(Document layout analysis data)
^^^^^^^^

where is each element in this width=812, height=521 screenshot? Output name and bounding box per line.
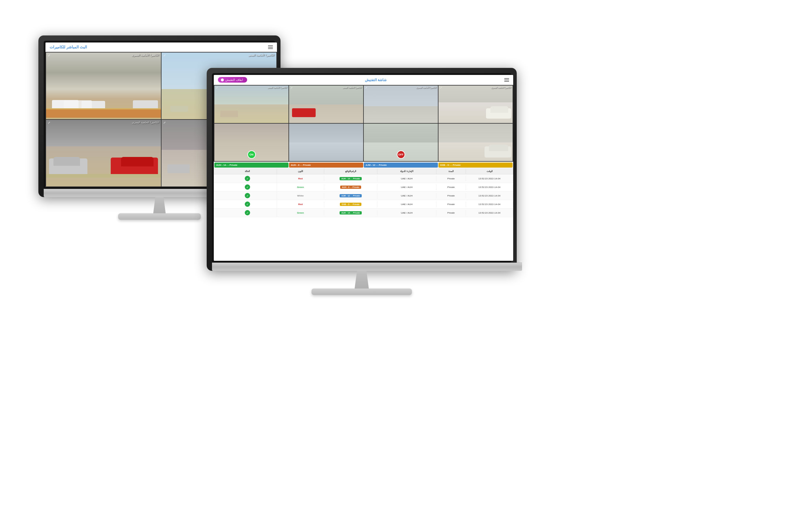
cam-label-3: الكاميرا الخلفية اليسرى — [132, 121, 159, 124]
check-icon-4: ✓ — [245, 202, 250, 207]
monitor-right-base — [312, 289, 412, 295]
plate-bar-3-text: AJM - 12 - - Private — [366, 164, 387, 166]
plate-bar-4-text: DXB - O - - Private — [440, 164, 461, 166]
app-right: شاشة التفتيش ايقاف التفتيش ⤢ الكام — [214, 75, 513, 261]
camera-grid-right: ⤢ الكاميرا الأمامية اليمنى ⤢ الكاميرا ال… — [214, 85, 513, 162]
rcam-cell-8 — [439, 123, 513, 161]
td-time-1: 2022-14-04 13:52:23 — [466, 176, 513, 181]
cam-expand-4[interactable]: ⤢ — [163, 121, 166, 124]
app-header-right: شاشة التفتيش ايقاف التفتيش — [214, 75, 513, 85]
th-category: المدة — [436, 168, 466, 174]
rcam-cell-7: OFF — [364, 123, 438, 161]
off-badge: OFF — [397, 151, 405, 159]
stop-btn-dot — [221, 78, 224, 82]
monitor-left-neck — [149, 197, 170, 213]
rcam-expand-2[interactable]: ⤢ — [291, 87, 293, 89]
check-icon-5: ✓ — [245, 210, 250, 216]
td-color-2: Green — [277, 184, 324, 190]
stop-btn-label: ايقاف التفتيش — [225, 78, 243, 82]
monitor-right-chin — [212, 263, 522, 271]
check-icon-3: ✓ — [245, 193, 250, 198]
td-plate-1: AUH - 14 - - Private — [324, 176, 377, 182]
plate-bar-row: AUH - 14 - - Private AUH - 8 - - Private… — [214, 162, 513, 168]
td-category-3: Private — [436, 193, 466, 199]
rcam-expand-4[interactable]: ⤢ — [440, 87, 442, 89]
td-time-3: 2022-14-04 13:52:23 — [466, 193, 513, 199]
table-row: 2022-14-04 13:52:23 Private UAE / AUH DX… — [214, 200, 513, 209]
check-icon-2: ✓ — [245, 184, 250, 190]
td-status-2: ✓ — [218, 183, 277, 191]
menu-icon-right[interactable] — [504, 78, 509, 82]
rcam-cell-1: ⤢ الكاميرا الأمامية اليمنى — [214, 86, 289, 123]
td-plate-5: AUH - 14 - - Private — [324, 210, 377, 216]
plate-bar-2: AUH - 8 - - Private — [289, 162, 363, 167]
rcam-cell-4: ⤢ الكاميرا الخلفية اليسرى — [439, 86, 513, 123]
td-time-4: 2022-14-04 13:52:23 — [466, 202, 513, 207]
cam-label-1: الكاميرا الأمامية اليسرى — [132, 54, 159, 56]
plate-bar-4: DXB - O - - Private — [439, 162, 513, 167]
rcam-cell-5: ON — [214, 123, 289, 161]
cam-cell-1: ⤢ الكاميرا الأمامية اليسرى — [46, 52, 161, 119]
monitor-right-outer: شاشة التفتيش ايقاف التفتيش ⤢ الكام — [207, 68, 517, 271]
th-emirate: الإمارة / الدولة — [377, 168, 436, 174]
table-row: 2022-14-04 13:52:23 Private UAE / AUH AJ… — [214, 191, 513, 200]
monitor-right-bezel: شاشة التفتيش ايقاف التفتيش ⤢ الكام — [212, 73, 511, 263]
monitor-right: شاشة التفتيش ايقاف التفتيش ⤢ الكام — [207, 68, 517, 295]
td-color-3: White — [277, 193, 324, 199]
td-category-2: Private — [436, 184, 466, 190]
menu-icon-left[interactable] — [268, 45, 273, 49]
cam-expand-3[interactable]: ⤢ — [48, 121, 50, 124]
monitor-right-neck — [350, 271, 373, 289]
plate-bar-1: AUH - 14 - - Private — [214, 162, 289, 167]
td-color-5: Green — [277, 210, 324, 216]
rcam-label-1: الكاميرا الأمامية اليمنى — [268, 87, 287, 89]
rcam-cell-3: ⤢ الكاميرا الأمامية اليسرى — [364, 86, 438, 123]
plate-bar-1-text: AUH - 14 - - Private — [216, 164, 237, 166]
td-emirate-4: UAE / AUH — [377, 202, 436, 207]
td-category-4: Private — [436, 202, 466, 207]
td-color-4: Red — [277, 202, 324, 207]
td-category-5: Private — [436, 210, 466, 216]
td-category-1: Private — [436, 176, 466, 181]
cam-label-2: الكاميرا الأمامية اليمنى — [248, 54, 275, 56]
app-header-left: البث المباشر للكاميرات — [45, 43, 277, 52]
rcam-label-4: الكاميرا الخلفية اليسرى — [491, 87, 511, 89]
cam-expand-1[interactable]: ⤢ — [48, 54, 50, 57]
td-status-1: ✓ — [218, 174, 277, 183]
th-status: الحالة — [218, 168, 277, 174]
th-time: الوقت — [466, 168, 513, 174]
table-header: الوقت المدة الإمارة / الدولة الرقم/الواق… — [214, 168, 513, 174]
table-row: 2022-14-04 13:52:23 Private UAE / AUH AU… — [214, 209, 513, 217]
table-section: الوقت المدة الإمارة / الدولة الرقم/الواق… — [214, 168, 513, 261]
table-row: 2022-14-04 13:52:23 Private UAE / AUH AU… — [214, 183, 513, 191]
td-color-1: Red — [277, 176, 324, 181]
check-icon-1: ✓ — [245, 176, 250, 181]
rcam-label-3: الكاميرا الأمامية اليسرى — [416, 87, 436, 89]
td-emirate-5: UAE / AUH — [377, 210, 436, 216]
cam-expand-2[interactable]: ⤢ — [163, 54, 166, 57]
stop-inspection-button[interactable]: ايقاف التفتيش — [218, 77, 247, 83]
td-time-2: 2022-14-04 13:52:23 — [466, 184, 513, 190]
monitor-right-screen: شاشة التفتيش ايقاف التفتيش ⤢ الكام — [214, 75, 513, 261]
rcam-cell-6 — [289, 123, 363, 161]
plate-bar-2-text: AUH - 8 - - Private — [291, 164, 311, 166]
cam-cell-3: ⤢ الكاميرا الخلفية اليسرى — [46, 120, 161, 186]
th-plate: الرقم/الواقع — [324, 168, 377, 174]
td-plate-4: DXB - O - - Private — [324, 201, 377, 207]
th-color: اللون — [277, 168, 324, 174]
monitor-left-base — [118, 213, 201, 220]
rcam-label-2: الكاميرا الخلفية اليمنى — [343, 87, 362, 89]
on-badge: ON — [248, 151, 256, 159]
td-emirate-1: UAE / AUH — [377, 176, 436, 181]
table-row: 2022-14-04 13:52:23 Private UAE / AUH AU… — [214, 174, 513, 183]
td-emirate-3: UAE / AUH — [377, 193, 436, 199]
td-status-4: ✓ — [218, 200, 277, 208]
rcam-cell-2: ⤢ الكاميرا الخلفية اليمنى — [289, 86, 363, 123]
td-status-5: ✓ — [218, 209, 277, 217]
td-plate-3: AJM - 12 - - Private — [324, 192, 377, 199]
app-title-left: البث المباشر للكاميرات — [49, 45, 87, 49]
td-time-5: 2022-14-04 13:52:23 — [466, 210, 513, 216]
rcam-expand-3[interactable]: ⤢ — [365, 87, 367, 89]
rcam-expand-1[interactable]: ⤢ — [216, 87, 218, 89]
td-emirate-2: UAE / AUH — [377, 184, 436, 190]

^^^^^^^^

* _Problem details_: Transcribe each entry exactly; images stay out.

* _Answer for this exercise_:
where is each element in this width=812, height=521 screenshot? Output name and bounding box per line.
cam-label-3: الكاميرا الخلفية اليسرى — [132, 121, 159, 124]
check-icon-4: ✓ — [245, 202, 250, 207]
monitor-right-base — [312, 289, 412, 295]
plate-bar-3-text: AJM - 12 - - Private — [366, 164, 387, 166]
plate-bar-4-text: DXB - O - - Private — [440, 164, 461, 166]
app-right: شاشة التفتيش ايقاف التفتيش ⤢ الكام — [214, 75, 513, 261]
camera-grid-right: ⤢ الكاميرا الأمامية اليمنى ⤢ الكاميرا ال… — [214, 85, 513, 162]
rcam-cell-8 — [439, 123, 513, 161]
td-time-1: 2022-14-04 13:52:23 — [466, 176, 513, 181]
cam-expand-4[interactable]: ⤢ — [163, 121, 166, 124]
app-header-right: شاشة التفتيش ايقاف التفتيش — [214, 75, 513, 85]
th-category: المدة — [436, 168, 466, 174]
rcam-cell-7: OFF — [364, 123, 438, 161]
off-badge: OFF — [397, 151, 405, 159]
stop-btn-dot — [221, 78, 224, 82]
monitor-left-neck — [149, 197, 170, 213]
rcam-expand-2[interactable]: ⤢ — [291, 87, 293, 89]
check-icon-5: ✓ — [245, 210, 250, 216]
td-color-2: Green — [277, 184, 324, 190]
stop-btn-label: ايقاف التفتيش — [225, 78, 243, 82]
monitor-right-chin — [212, 263, 522, 271]
check-icon-3: ✓ — [245, 193, 250, 198]
td-plate-1: AUH - 14 - - Private — [324, 176, 377, 182]
plate-bar-row: AUH - 14 - - Private AUH - 8 - - Private… — [214, 162, 513, 168]
td-category-3: Private — [436, 193, 466, 199]
rcam-expand-4[interactable]: ⤢ — [440, 87, 442, 89]
td-time-3: 2022-14-04 13:52:23 — [466, 193, 513, 199]
table-row: 2022-14-04 13:52:23 Private UAE / AUH DX… — [214, 200, 513, 209]
check-icon-2: ✓ — [245, 184, 250, 190]
td-status-2: ✓ — [218, 183, 277, 191]
menu-icon-right[interactable] — [504, 78, 509, 82]
rcam-cell-1: ⤢ الكاميرا الأمامية اليمنى — [214, 86, 289, 123]
td-plate-5: AUH - 14 - - Private — [324, 210, 377, 216]
plate-bar-2: AUH - 8 - - Private — [289, 162, 363, 167]
rcam-cell-4: ⤢ الكاميرا الخلفية اليسرى — [439, 86, 513, 123]
td-time-4: 2022-14-04 13:52:23 — [466, 202, 513, 207]
cam-label-1: الكاميرا الأمامية اليسرى — [132, 54, 159, 56]
plate-bar-4: DXB - O - - Private — [439, 162, 513, 167]
rcam-cell-5: ON — [214, 123, 289, 161]
cam-cell-1: ⤢ الكاميرا الأمامية اليسرى — [46, 52, 161, 119]
monitor-right-outer: شاشة التفتيش ايقاف التفتيش ⤢ الكام — [207, 68, 517, 271]
th-emirate: الإمارة / الدولة — [377, 168, 436, 174]
table-row: 2022-14-04 13:52:23 Private UAE / AUH AJ… — [214, 191, 513, 200]
monitor-right-bezel: شاشة التفتيش ايقاف التفتيش ⤢ الكام — [212, 73, 511, 263]
monitor-right: شاشة التفتيش ايقاف التفتيش ⤢ الكام — [207, 68, 517, 295]
td-color-3: White — [277, 193, 324, 199]
td-category-2: Private — [436, 184, 466, 190]
menu-icon-left[interactable] — [268, 45, 273, 49]
cam-expand-3[interactable]: ⤢ — [48, 121, 50, 124]
monitor-right-neck — [350, 271, 373, 289]
plate-bar-1: AUH - 14 - - Private — [214, 162, 289, 167]
td-color-5: Green — [277, 210, 324, 216]
rcam-label-1: الكاميرا الأمامية اليمنى — [268, 87, 287, 89]
rcam-cell-3: ⤢ الكاميرا الأمامية اليسرى — [364, 86, 438, 123]
plate-bar-1-text: AUH - 14 - - Private — [216, 164, 237, 166]
td-emirate-4: UAE / AUH — [377, 202, 436, 207]
td-category-4: Private — [436, 202, 466, 207]
td-color-4: Red — [277, 202, 324, 207]
td-category-5: Private — [436, 210, 466, 216]
td-category-1: Private — [436, 176, 466, 181]
cam-label-2: الكاميرا الأمامية اليمنى — [248, 54, 275, 56]
app-header-left: البث المباشر للكاميرات — [45, 43, 277, 52]
rcam-label-4: الكاميرا الخلفية اليسرى — [491, 87, 511, 89]
cam-expand-1[interactable]: ⤢ — [48, 54, 50, 57]
td-status-1: ✓ — [218, 174, 277, 183]
th-status: الحالة — [218, 168, 277, 174]
th-time: الوقت — [466, 168, 513, 174]
table-header: الوقت المدة الإمارة / الدولة الرقم/الواق… — [214, 168, 513, 174]
table-row: 2022-14-04 13:52:23 Private UAE / AUH AU… — [214, 209, 513, 217]
table-section: الوقت المدة الإمارة / الدولة الرقم/الواق… — [214, 168, 513, 261]
table-row: 2022-14-04 13:52:23 Private UAE / AUH AU… — [214, 183, 513, 191]
td-color-1: Red — [277, 176, 324, 181]
check-icon-1: ✓ — [245, 176, 250, 181]
rcam-label-3: الكاميرا الأمامية اليسرى — [416, 87, 436, 89]
td-emirate-5: UAE / AUH — [377, 210, 436, 216]
cam-expand-2[interactable]: ⤢ — [163, 54, 166, 57]
stop-inspection-button[interactable]: ايقاف التفتيش — [218, 77, 247, 83]
td-time-2: 2022-14-04 13:52:23 — [466, 184, 513, 190]
monitor-right-screen: شاشة التفتيش ايقاف التفتيش ⤢ الكام — [214, 75, 513, 261]
rcam-cell-6 — [289, 123, 363, 161]
plate-bar-2-text: AUH - 8 - - Private — [291, 164, 311, 166]
cam-cell-3: ⤢ الكاميرا الخلفية اليسرى — [46, 120, 161, 186]
th-plate: الرقم/الواقع — [324, 168, 377, 174]
td-plate-4: DXB - O - - Private — [324, 201, 377, 207]
th-color: اللون — [277, 168, 324, 174]
monitor-left-base — [118, 213, 201, 220]
rcam-label-2: الكاميرا الخلفية اليمنى — [343, 87, 362, 89]
on-badge: ON — [248, 151, 256, 159]
td-emirate-1: UAE / AUH — [377, 176, 436, 181]
table-row: 2022-14-04 13:52:23 Private UAE / AUH AU… — [214, 174, 513, 183]
td-emirate-3: UAE / AUH — [377, 193, 436, 199]
td-status-4: ✓ — [218, 200, 277, 208]
rcam-cell-2: ⤢ الكاميرا الخلفية اليمنى — [289, 86, 363, 123]
td-status-5: ✓ — [218, 209, 277, 217]
td-plate-3: AJM - 12 - - Private — [324, 192, 377, 199]
app-title-left: البث المباشر للكاميرات — [49, 45, 87, 49]
td-time-5: 2022-14-04 13:52:23 — [466, 210, 513, 216]
rcam-expand-3[interactable]: ⤢ — [365, 87, 367, 89]
rcam-expand-1[interactable]: ⤢ — [216, 87, 218, 89]
td-emirate-2: UAE / AUH — [377, 184, 436, 190]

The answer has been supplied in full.